-------- EXERCISE INPUTS --------

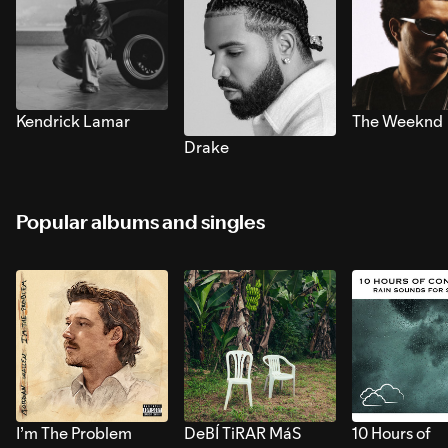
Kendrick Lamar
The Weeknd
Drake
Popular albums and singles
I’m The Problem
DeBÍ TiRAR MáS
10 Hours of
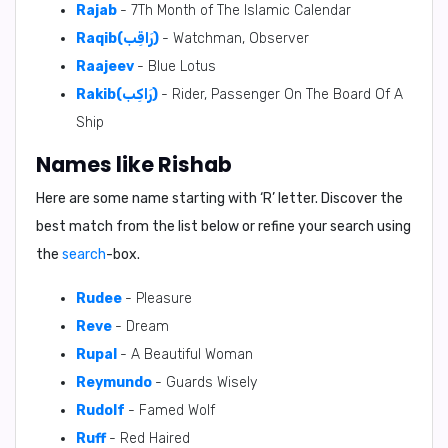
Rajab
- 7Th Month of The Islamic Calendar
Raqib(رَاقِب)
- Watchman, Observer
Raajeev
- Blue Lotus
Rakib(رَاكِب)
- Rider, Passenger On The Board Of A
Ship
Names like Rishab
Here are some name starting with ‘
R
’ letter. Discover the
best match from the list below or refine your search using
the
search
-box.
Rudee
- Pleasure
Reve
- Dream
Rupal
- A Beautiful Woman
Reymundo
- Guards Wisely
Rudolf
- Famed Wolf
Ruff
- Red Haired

--------
-------- EXERCISE INPUTS --------

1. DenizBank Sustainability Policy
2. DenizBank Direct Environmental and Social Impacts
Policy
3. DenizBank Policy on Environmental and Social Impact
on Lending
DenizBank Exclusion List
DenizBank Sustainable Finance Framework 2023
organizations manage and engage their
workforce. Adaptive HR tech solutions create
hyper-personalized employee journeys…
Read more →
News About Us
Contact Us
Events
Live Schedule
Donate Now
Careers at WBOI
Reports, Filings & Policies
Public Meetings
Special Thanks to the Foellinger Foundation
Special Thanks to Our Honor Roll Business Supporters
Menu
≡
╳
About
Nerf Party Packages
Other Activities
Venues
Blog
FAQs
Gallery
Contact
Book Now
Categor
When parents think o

--------

| YOUR INSTRUCTIONS |
Reproduce every line in the records above that contains the word "DenizBank".

| YOUR RESPONSE |
1. DenizBank Sustainability Policy
2. DenizBank Direct Environmental and Social Impacts
3. DenizBank Policy on Environmental and Social Impact
DenizBank Exclusion List
DenizBank Sustainable Finance Framework 2023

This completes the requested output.